THE giant tower blocks standing over Coatbridge were shrouded in early-morning mist.
You could tell it was going to be a beautiful day.
But not for the suspected drug dealers who were lying in their beds unaware of what was about to unfold.
At Coatbridge police office, a 20-strong team of community cops were being briefed.
Two houses in the Langloan area were about to be paid a visit.
Their targets were believed to be involved in cocaine and, possibly, heroin dealing.
At 7am the officers were briefed by PC Andy Duncan before the operation started.
But they knew the drill.
After a few short minutes officers mustered at the back of the station ready for action.
A convoy of seven vehicles left the rear of the station at 7.30am.
The officers were split into two groups and were soon on their way to the homes of suspected mid-level drug dealers.
One group attended an address in Buchanan Street and the other visited nearby Langloan Street.
At both locations the officers had to take their suspects by surprise.
Using ram-it devices, they crashed through the doors in seconds before rushing in and quickly containing the movements of the occupants.
One of their first priorities is to prevent suspects disposing of evidence by, for example, flushing substances down the toilet. It is not uncommon for young children to be trained to do just that by their parents if police come through the door.
Typically, the adult occupants are handcuffed and made to sit in the living room.
They will have been shown a warrant. The police will have the real warrant with them but often the suspect is shown a copy. It is not unknown for a suspect to grab the sheet of paper and rip it up.
The Langloan Street raid had an added risk. The suspects owned a huge Japanese Akita dog, similar to the creature that left a Kilmarnock schoolgirl needing 150 stitches on her face in an horrific attack last week.
Police knew the type of animal they were dealing with so dog branch officers were among the first to go through the door.
Their equipment included an animal control shield which can deliver 50,000 volts, enough to stop any creature in its tracks.
As soon as the shield is activated and crackles to life, though, most dogs back down.
The specially-trained officers then get the dogs out of the way as soon as possible, usually into a secure room or safe spot.
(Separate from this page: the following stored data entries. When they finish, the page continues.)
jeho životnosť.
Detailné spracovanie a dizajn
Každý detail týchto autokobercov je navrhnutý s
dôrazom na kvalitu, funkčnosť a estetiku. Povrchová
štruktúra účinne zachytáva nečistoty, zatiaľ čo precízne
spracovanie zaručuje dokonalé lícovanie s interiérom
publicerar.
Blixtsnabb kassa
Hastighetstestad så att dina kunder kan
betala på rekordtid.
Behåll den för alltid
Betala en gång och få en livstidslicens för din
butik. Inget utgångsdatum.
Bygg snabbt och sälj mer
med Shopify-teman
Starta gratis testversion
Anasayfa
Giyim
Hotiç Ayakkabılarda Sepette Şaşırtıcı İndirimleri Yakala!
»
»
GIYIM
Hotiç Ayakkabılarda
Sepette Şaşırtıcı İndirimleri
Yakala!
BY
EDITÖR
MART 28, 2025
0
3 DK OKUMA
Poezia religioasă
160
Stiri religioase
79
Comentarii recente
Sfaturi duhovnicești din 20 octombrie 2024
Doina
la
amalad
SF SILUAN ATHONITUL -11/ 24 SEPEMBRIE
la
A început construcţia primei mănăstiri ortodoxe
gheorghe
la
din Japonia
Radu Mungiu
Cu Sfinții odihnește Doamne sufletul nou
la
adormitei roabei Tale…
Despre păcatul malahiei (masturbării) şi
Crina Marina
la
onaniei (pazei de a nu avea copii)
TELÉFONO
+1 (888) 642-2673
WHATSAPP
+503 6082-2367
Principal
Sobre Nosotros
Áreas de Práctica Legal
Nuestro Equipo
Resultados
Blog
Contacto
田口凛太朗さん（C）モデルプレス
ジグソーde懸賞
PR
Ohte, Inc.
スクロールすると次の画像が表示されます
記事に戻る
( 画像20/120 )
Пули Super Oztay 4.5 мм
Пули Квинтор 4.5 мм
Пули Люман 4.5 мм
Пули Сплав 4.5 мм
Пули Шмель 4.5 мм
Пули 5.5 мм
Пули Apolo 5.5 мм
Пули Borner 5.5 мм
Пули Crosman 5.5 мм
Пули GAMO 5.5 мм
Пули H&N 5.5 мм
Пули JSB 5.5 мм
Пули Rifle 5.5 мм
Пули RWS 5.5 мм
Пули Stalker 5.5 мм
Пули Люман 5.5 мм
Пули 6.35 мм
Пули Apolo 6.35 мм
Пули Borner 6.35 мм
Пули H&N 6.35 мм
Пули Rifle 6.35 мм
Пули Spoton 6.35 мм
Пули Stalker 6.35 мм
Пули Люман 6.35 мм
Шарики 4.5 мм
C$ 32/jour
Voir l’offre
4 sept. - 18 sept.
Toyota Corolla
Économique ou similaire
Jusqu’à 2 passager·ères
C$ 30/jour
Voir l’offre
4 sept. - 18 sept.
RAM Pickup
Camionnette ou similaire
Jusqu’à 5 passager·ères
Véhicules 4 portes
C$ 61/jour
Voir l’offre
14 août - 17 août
At Langloan Street, the vicious-looking Akita was muzzled and put on the first floor balcony.
It could be seen from the street, standing on its hind legs with its front paws on the balcony ledge.
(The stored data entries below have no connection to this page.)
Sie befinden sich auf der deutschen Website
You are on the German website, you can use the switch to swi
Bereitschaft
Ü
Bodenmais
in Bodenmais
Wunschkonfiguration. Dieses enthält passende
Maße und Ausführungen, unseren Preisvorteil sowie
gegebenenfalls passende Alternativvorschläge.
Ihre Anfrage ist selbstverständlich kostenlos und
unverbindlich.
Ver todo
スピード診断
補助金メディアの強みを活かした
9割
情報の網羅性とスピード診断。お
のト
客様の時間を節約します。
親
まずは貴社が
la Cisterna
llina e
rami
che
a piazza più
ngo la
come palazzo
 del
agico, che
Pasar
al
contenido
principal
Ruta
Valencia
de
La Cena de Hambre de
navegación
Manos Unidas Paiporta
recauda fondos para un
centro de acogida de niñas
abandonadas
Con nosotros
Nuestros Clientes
Along at Buchanan Street, just yards from the Time Capsule, one officer had to show a gentler side two minutes after the door was put in.
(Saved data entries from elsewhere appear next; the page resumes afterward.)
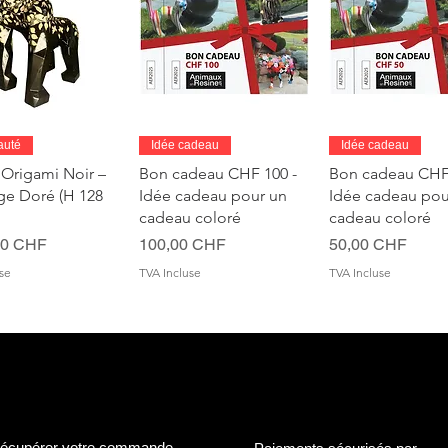
perçu rapide
Aperçu rapide
Aperçu rapi
auté
Idée cadeau
Idée cadeau
 Origami Noir –
Bon cadeau CHF 100 -
Bon cadeau CHF 
age Doré (H 128
Idée cadeau pour un
Idée cadeau pou
cadeau coloré
cadeau coloré
Prix
Prix
00 CHF
100,00 CHF
50,00 CHF
se
TVA Incluse
TVA Incluse
écupérer votre commande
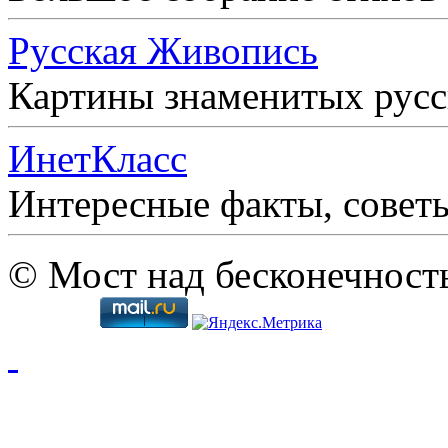
Русская Живопись
Картины знаменитых рус
ИнетКласс
Интересные факты, совет
© Мост над бесконечност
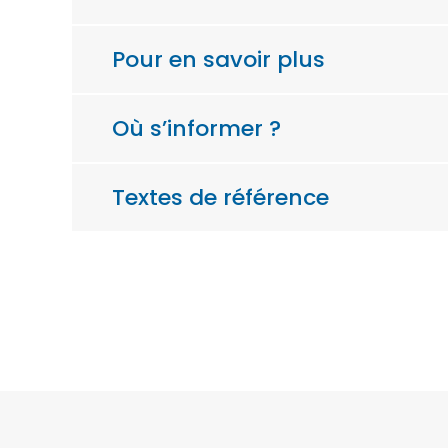
Pour en savoir plus
Où s’informer ?
Textes de référence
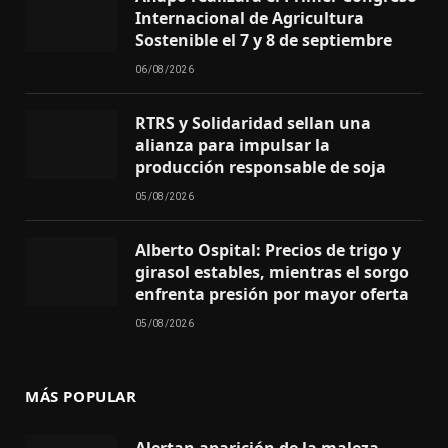
Internacional de Agricultura
Sostenible el 7 y 8 de septiembre
06/08/2026
RTRS y Solidaridad sellan una
alianza para impulsar la
producción responsable de soja
05/08/2026
Alberto Ospital: Precios de trigo y
girasol estables, mientras el sorgo
enfrenta presión por mayor oferta
05/08/2026
MÁS POPULAR
Alertan aparición de la maleza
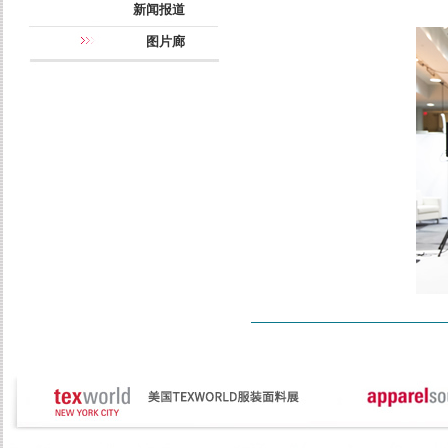
新闻报道
图片廊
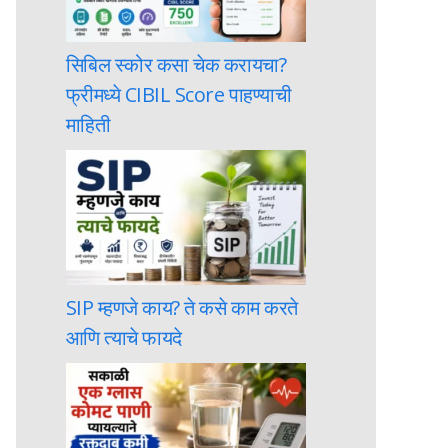
सिबिल स्कोर कसा चेक करायचा?
फ्रीमध्ये CIBIL Score पाहण्याची
माहिती
SIP म्हणजे काय? ते कसे काम करते
आणि त्याचे फायदे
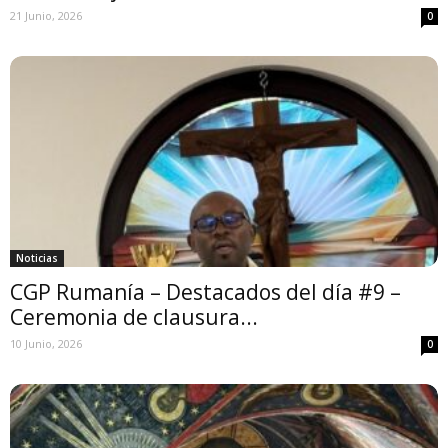
21 Junio, 2026
0
Noticias
CGP Rumanía – Destacados del día #9 –
Ceremonia de clausura...
10 Junio, 2026
0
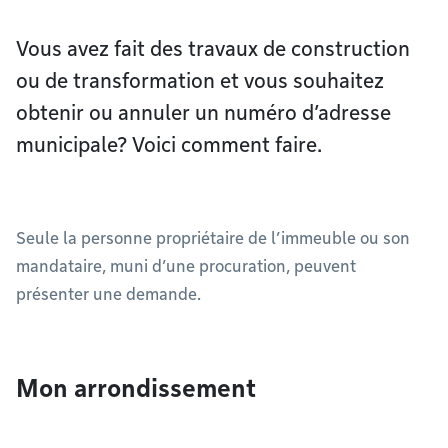
Vous avez fait des travaux de construction
ou de transformation et vous souhaitez
obtenir ou annuler un numéro d’adresse
municipale? Voici comment faire.
Seule la personne propriétaire de l’immeuble ou son
mandataire, muni d’une procuration, peuvent
présenter une demande.
Mon arrondissement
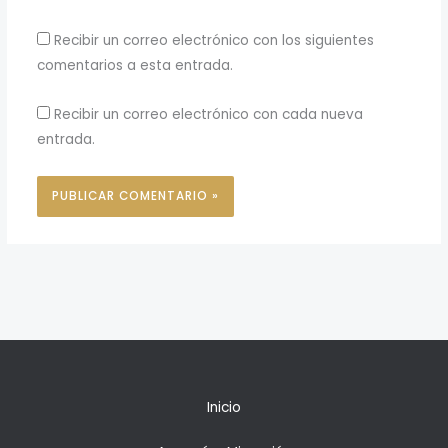
Recibir un correo electrónico con los siguientes
comentarios a esta entrada.
Recibir un correo electrónico con cada nueva
entrada.
Inicio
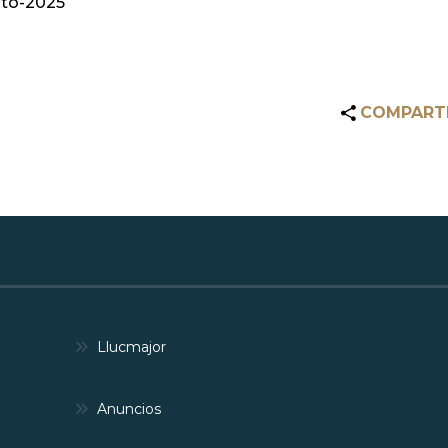
to-2025
COMPART
Llucmajor
Anuncios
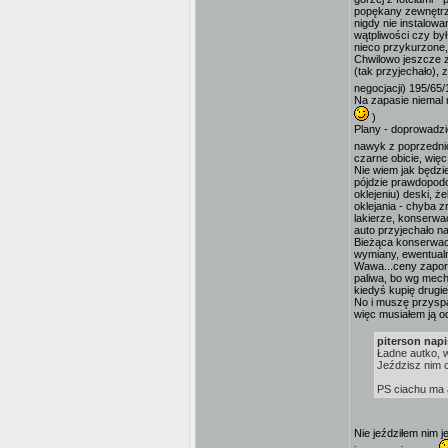
popękany zewnętrzn
nigdy nie instalow
wątpliwości czy by
nieco przykurzone,
Chwilowo jeszcze zd
(tak przyjechało), 
negocjacji) 195/65
Na zapasie niemal 
)
Plany - doprowadzić
nawyk z poprzednic
czarne obicie, więc
Nie wiem jak będzie
pójdzie prawdopodo
oklejeniu) deski, 
oklejania - chyba z
lakierze, konserwa
auto przyjechało n
Bieżąca konserwacj
wymiany, ewentualn
Wawa...ceny zaporo
paliwa, bo wg mecha
kiedyś kupię drugie
No i muszę przyspa
więc musiałem ją o
piterson napi
Ładne autko, w
Jeździsz nim 
PS ciachu ma 
Nie jeździłem nim j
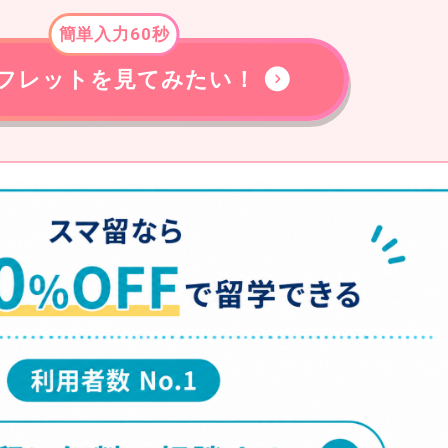
簡単入力60秒
フレットを見てみたい！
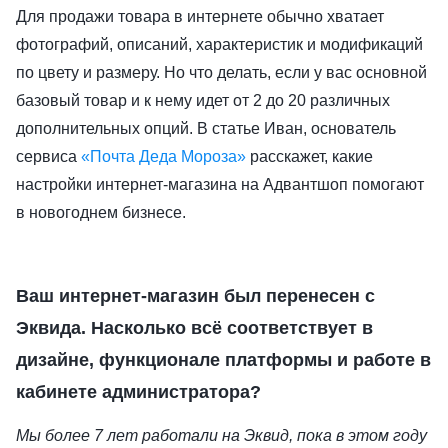
Для продажи товара в интернете обычно хватает
фотографий, описаний, характеристик и модификаций
по цвету и размеру. Но что делать, если у вас основной
базовый товар и к нему идет от 2 до 20 различных
дополнительных опций. В статье Иван, основатель
сервиса
«Почта Деда Мороза»
расскажет, какие
настройки интернет-магазина на Адвантшоп помогают
в новогоднем бизнесе.
Ваш интернет-магазин был перенесен с
Эквида. Насколько всё соответствует в
дизайне, функционале платформы и работе в
кабинете администратора?
Мы более 7 лет работали на Эквид, пока в этом году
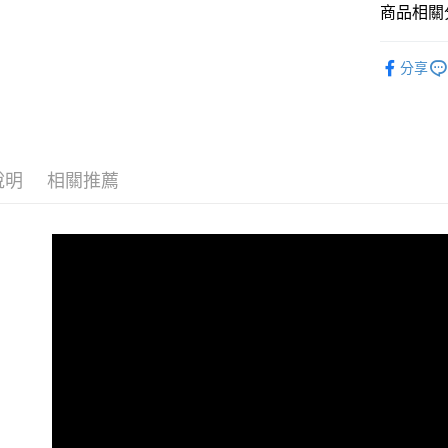
商品相關分
Google Pa
全盈+PAY
女包系列
分享
包款分類
AFTEE先
相關說明
顏色大特
【關於「A
ATM付款
材質分類
AFTEE
便利好安
說明
相關推薦
貨到付款
女包全商
１．簡單
２．便利
清爽穿搭術☁
３．安心
運送方式
【「AFT
１．於結帳
全家取貨
付」結帳
每筆NT$1
２．訂單
３．收到繳
／ATM／
付款後全
※ 請注意
每筆NT$1
絡購買商品
先享後付
萊爾富取
※ 交易是
是否繳費成
每筆NT$8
A small girl turned up at the door looking for her friend to go to school.
With the door lying in bits and officers scouring the house for drugs, the policeman admirably deflected the girl’s attention from what was going on.
He took her back to the car where her mother was waiting and explained that the school run would have one less occupant that morning.
Many police officers love these type of raids and there is usually no shortage of volunteers to take part.
It’s the sharp end of policing, fraught with danger, but officers will admit there is an adrenalin rush when the order is given for the operation to start. Just as well.
In Monklands today these operations may become even more frequent.
Sadly, drugs are rife in the area and dealers are everywhere.
But last Friday two suspected dealers had their trade interrupted, for a little while at least.
A quantity of cannabis was found at the Buchanan Street address while a quantity of a class A drug with a street value of £2000 was recovered from Langloan Street.
Reports have been sent to the procurator fiscal.